# WORK ORDER:
One number is the whole answer: how many lines of the material hold "Company".

# EXTRACTED DATA:
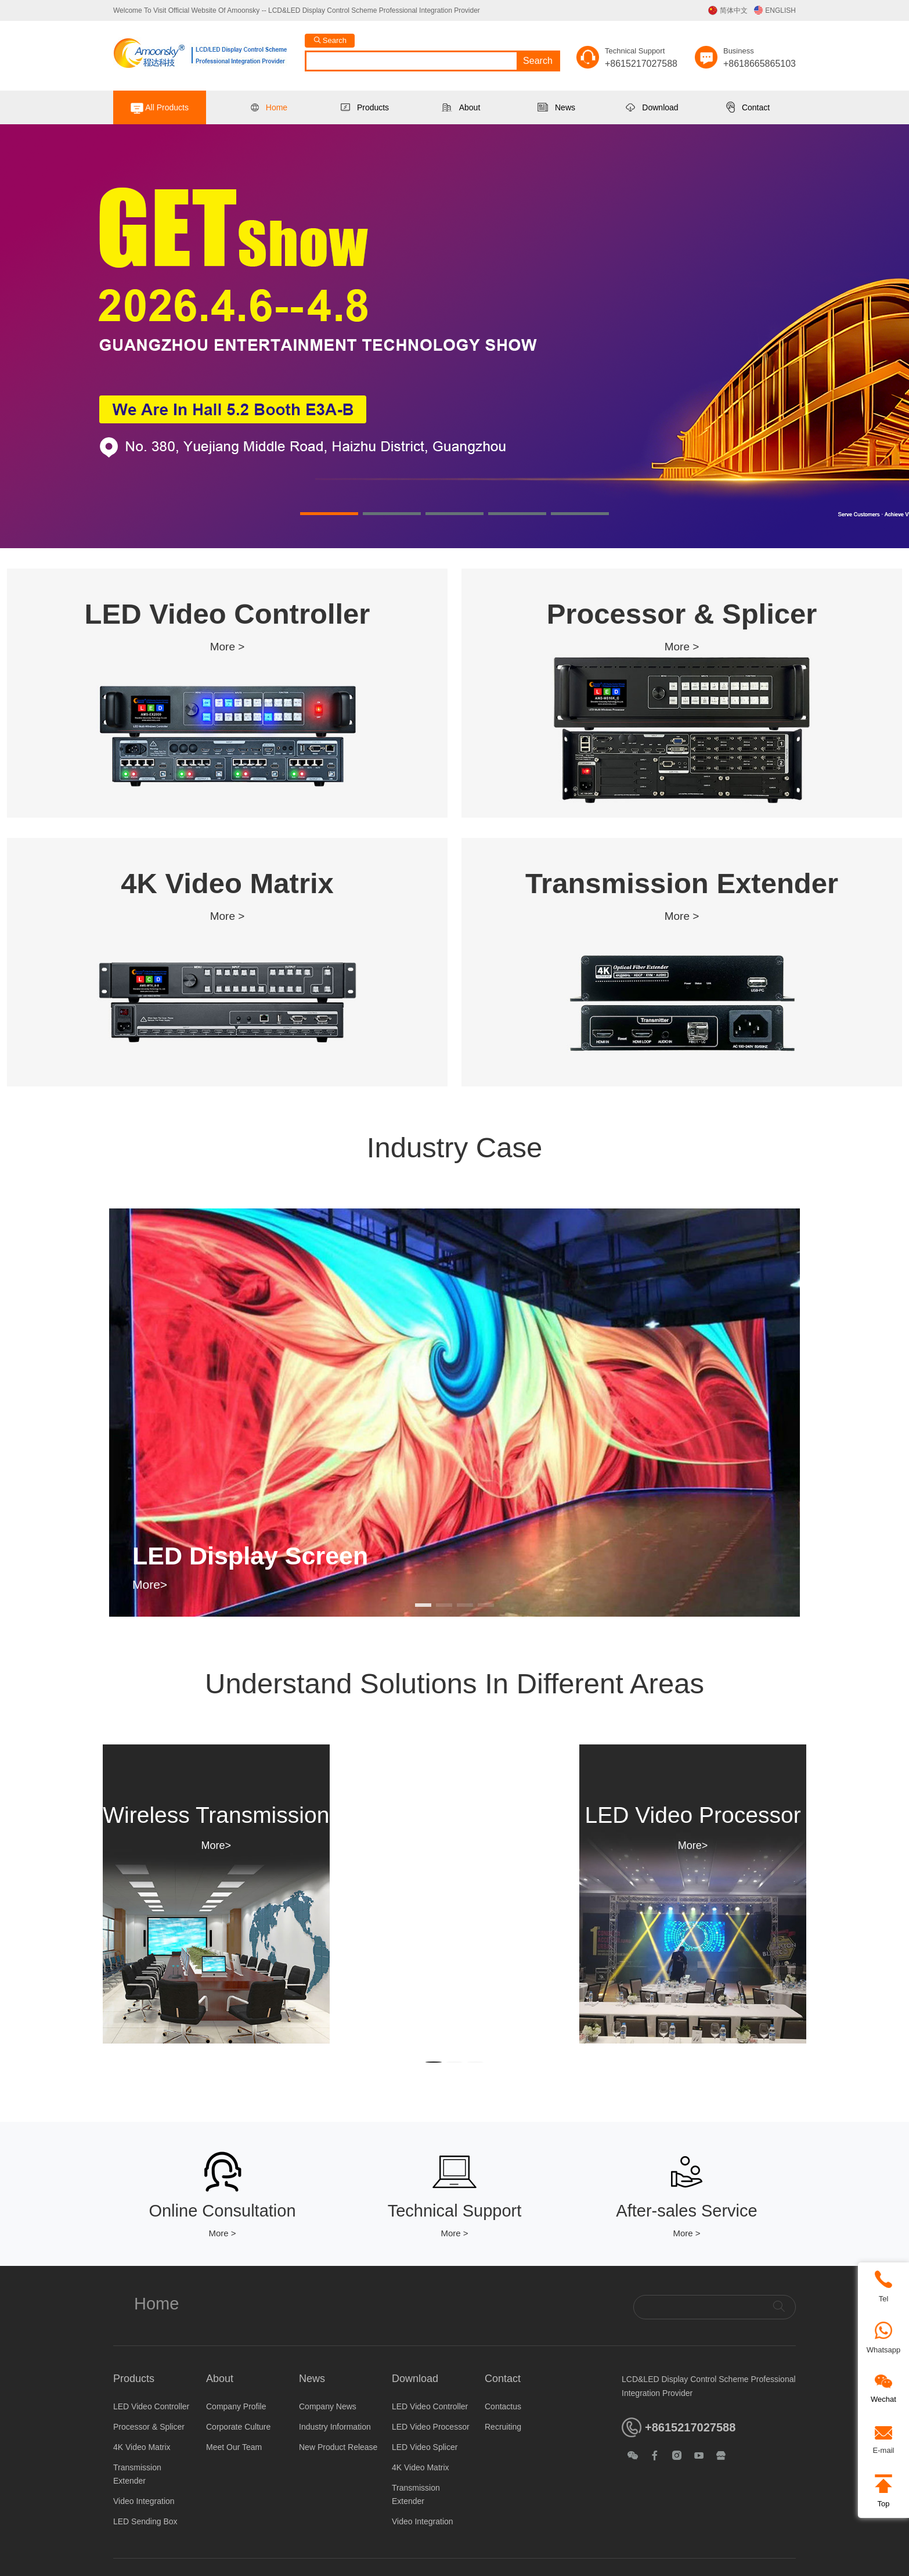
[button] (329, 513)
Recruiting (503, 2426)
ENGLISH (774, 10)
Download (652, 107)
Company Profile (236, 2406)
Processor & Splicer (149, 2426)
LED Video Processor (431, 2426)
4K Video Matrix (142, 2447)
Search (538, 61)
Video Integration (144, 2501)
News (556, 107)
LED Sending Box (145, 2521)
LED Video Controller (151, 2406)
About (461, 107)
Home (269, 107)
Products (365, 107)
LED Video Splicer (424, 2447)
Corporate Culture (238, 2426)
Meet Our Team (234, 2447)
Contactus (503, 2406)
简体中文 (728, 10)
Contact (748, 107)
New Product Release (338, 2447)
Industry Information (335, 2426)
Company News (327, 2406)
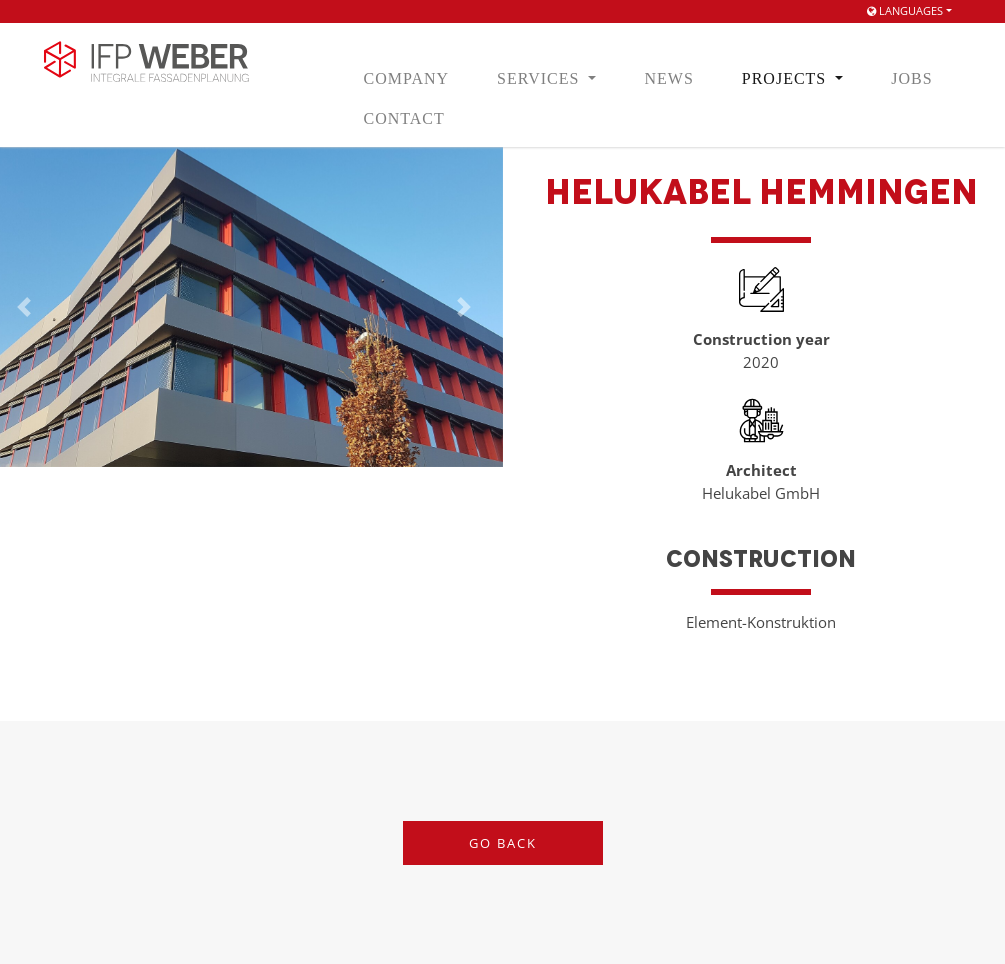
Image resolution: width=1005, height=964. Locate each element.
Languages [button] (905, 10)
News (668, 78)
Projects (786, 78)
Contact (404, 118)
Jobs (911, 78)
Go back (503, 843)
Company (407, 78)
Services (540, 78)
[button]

--

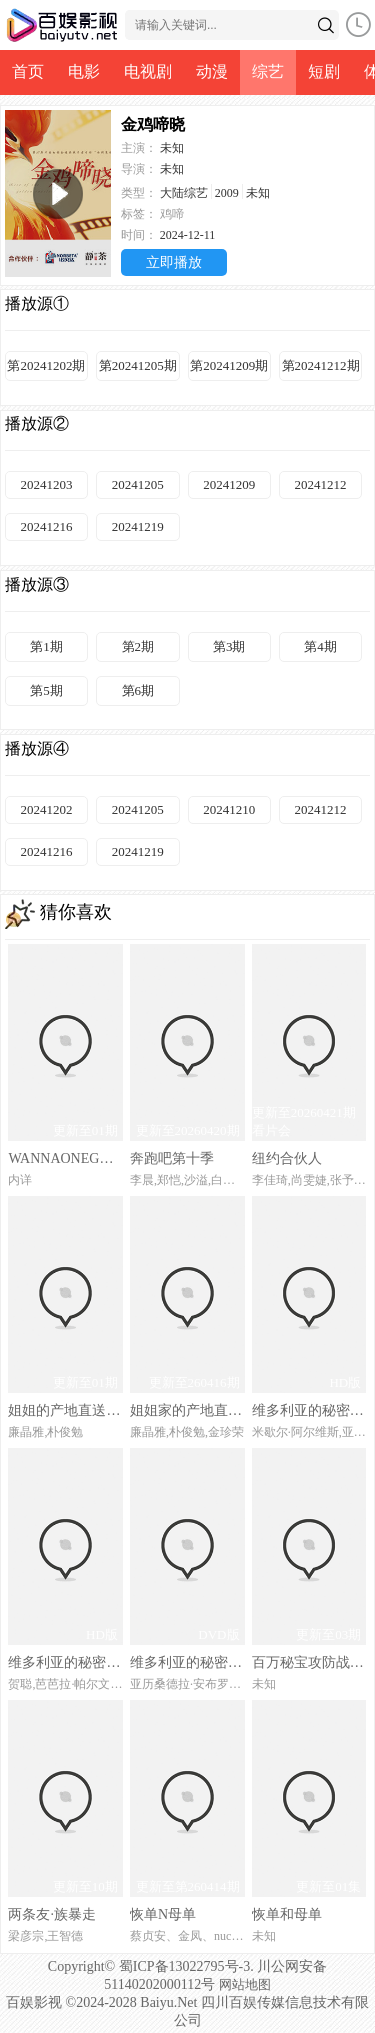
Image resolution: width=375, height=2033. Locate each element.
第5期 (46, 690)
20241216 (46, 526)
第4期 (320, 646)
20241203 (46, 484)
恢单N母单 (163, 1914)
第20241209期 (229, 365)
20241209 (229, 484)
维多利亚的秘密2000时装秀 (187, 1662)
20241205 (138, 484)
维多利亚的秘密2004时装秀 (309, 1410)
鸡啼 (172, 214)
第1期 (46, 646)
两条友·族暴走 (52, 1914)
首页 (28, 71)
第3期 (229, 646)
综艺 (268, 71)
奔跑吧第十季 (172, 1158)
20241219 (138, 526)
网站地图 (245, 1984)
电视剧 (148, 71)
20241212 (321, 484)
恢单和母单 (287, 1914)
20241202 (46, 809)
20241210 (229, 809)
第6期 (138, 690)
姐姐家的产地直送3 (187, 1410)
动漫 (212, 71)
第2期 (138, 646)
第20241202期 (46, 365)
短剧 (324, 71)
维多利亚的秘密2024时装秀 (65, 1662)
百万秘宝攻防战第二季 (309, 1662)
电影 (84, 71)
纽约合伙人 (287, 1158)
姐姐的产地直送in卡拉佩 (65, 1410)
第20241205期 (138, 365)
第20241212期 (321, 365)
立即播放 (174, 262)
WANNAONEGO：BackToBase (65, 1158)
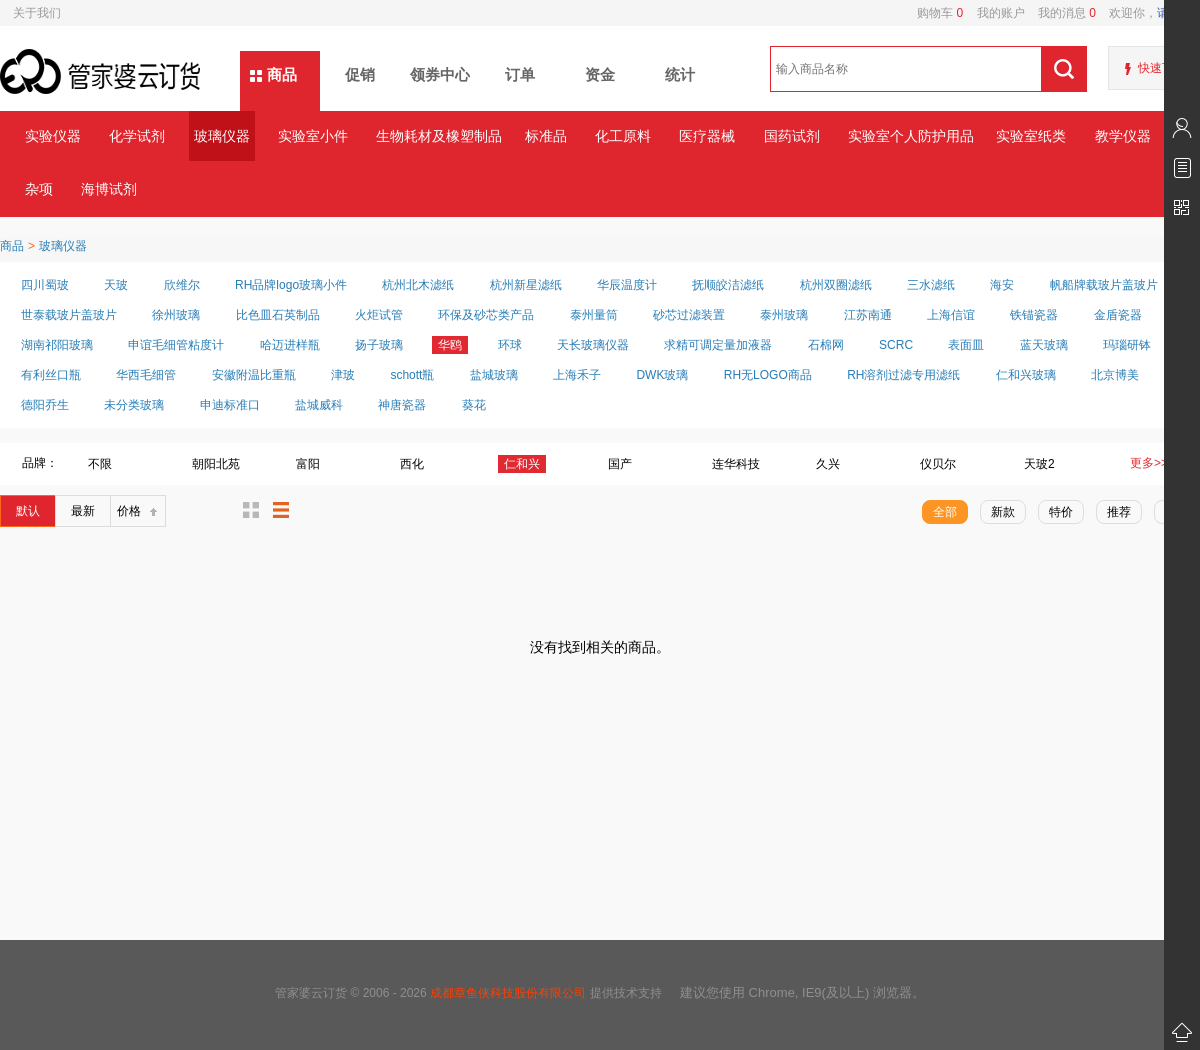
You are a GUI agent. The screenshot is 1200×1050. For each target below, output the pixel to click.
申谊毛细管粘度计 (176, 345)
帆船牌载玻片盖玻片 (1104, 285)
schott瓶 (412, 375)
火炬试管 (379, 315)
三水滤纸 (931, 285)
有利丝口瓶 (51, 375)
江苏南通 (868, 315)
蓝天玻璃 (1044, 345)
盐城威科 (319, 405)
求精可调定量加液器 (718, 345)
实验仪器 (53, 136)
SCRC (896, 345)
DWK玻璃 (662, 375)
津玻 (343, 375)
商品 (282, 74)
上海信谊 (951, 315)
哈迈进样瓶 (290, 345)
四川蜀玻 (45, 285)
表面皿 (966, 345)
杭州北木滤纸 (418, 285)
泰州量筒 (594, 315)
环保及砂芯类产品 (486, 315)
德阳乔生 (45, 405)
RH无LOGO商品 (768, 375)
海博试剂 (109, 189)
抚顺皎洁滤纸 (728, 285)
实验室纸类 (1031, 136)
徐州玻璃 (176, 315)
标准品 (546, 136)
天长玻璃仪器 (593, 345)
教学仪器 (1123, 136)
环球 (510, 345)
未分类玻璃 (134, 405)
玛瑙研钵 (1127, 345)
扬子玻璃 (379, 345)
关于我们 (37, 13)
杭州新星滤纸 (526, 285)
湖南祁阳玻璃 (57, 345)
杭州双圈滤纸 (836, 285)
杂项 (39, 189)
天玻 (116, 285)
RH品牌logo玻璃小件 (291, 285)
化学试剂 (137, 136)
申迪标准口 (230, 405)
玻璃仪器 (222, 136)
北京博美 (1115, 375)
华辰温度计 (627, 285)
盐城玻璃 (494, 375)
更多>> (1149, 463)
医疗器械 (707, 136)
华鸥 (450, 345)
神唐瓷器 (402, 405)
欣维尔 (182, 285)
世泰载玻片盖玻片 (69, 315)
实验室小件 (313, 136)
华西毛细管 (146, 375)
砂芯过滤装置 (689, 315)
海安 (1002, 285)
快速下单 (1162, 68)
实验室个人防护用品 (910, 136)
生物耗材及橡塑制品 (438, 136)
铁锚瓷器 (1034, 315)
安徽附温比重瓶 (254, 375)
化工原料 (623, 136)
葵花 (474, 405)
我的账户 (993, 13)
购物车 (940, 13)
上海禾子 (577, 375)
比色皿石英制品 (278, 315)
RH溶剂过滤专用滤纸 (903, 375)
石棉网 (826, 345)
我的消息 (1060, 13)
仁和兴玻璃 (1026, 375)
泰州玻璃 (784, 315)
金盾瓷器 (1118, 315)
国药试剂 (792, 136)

# PROBLEM SOLUTION:
3